START Available data
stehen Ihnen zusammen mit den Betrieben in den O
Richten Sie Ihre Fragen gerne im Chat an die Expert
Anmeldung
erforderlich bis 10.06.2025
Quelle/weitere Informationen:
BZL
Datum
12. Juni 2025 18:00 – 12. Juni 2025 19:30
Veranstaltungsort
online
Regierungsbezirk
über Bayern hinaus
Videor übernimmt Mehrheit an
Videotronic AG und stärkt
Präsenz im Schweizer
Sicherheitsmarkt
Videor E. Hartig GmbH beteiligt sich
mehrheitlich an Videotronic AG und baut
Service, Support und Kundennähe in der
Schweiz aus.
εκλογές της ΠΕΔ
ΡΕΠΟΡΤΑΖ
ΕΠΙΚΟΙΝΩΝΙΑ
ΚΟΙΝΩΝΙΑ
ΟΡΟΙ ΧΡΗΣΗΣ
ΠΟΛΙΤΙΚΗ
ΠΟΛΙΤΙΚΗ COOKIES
END Available data
Exercise goal: Print the line containing "12. Juni 2025 18:00 – 12. Juni 2025 19:30", then every line after it through the last line of the records, each exactly as written; nothing else belongs in the answer.

Finished task:
12. Juni 2025 18:00 – 12. Juni 2025 19:30
Veranstaltungsort
online
Regierungsbezirk
über Bayern hinaus
Videor übernimmt Mehrheit an
Videotronic AG und stärkt
Präsenz im Schweizer
Sicherheitsmarkt
Videor E. Hartig GmbH beteiligt sich
mehrheitlich an Videotronic AG und baut
Service, Support und Kundennähe in der
Schweiz aus.
εκλογές της ΠΕΔ
ΡΕΠΟΡΤΑΖ
ΕΠΙΚΟΙΝΩΝΙΑ
ΚΟΙΝΩΝΙΑ
ΟΡΟΙ ΧΡΗΣΗΣ
ΠΟΛΙΤΙΚΗ
ΠΟΛΙΤΙΚΗ COOKIES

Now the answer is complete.